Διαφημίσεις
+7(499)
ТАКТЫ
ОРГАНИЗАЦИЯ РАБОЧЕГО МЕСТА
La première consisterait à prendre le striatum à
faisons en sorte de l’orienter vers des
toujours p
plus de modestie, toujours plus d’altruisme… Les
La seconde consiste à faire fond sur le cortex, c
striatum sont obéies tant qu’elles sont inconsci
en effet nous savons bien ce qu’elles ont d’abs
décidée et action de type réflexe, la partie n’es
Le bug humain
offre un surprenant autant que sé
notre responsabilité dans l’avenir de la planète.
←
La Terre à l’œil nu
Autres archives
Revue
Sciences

--

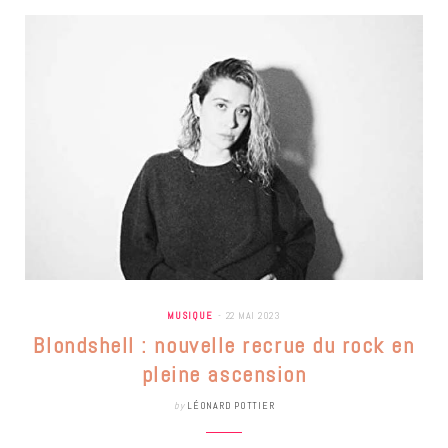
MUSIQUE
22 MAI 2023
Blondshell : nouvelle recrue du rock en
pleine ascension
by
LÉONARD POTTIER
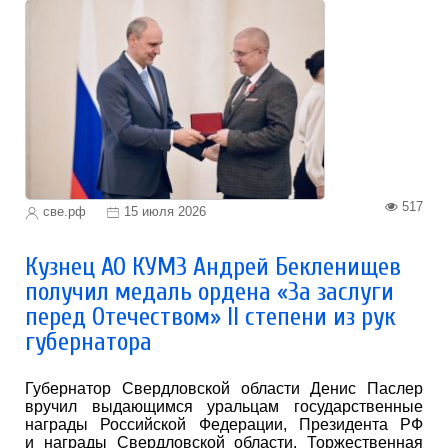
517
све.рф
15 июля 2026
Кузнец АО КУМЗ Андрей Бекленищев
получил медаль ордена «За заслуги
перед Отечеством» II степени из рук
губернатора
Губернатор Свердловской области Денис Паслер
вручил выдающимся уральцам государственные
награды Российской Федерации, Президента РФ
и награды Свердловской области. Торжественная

--

Prompt: Precisely the lines between those holding "Кузнец АО КУМЗ Андрей Бекленищев" and "и награды Свердловской области. Торжественная", inclusive, are to be reproduced from the listing above, with nothing added.

Output of the exercise:
Кузнец АО КУМЗ Андрей Бекленищев
получил медаль ордена «За заслуги
перед Отечеством» II степени из рук
губернатора
Губернатор Свердловской области Денис Паслер
вручил выдающимся уральцам государственные
награды Российской Федерации, Президента РФ
и награды Свердловской области. Торжественная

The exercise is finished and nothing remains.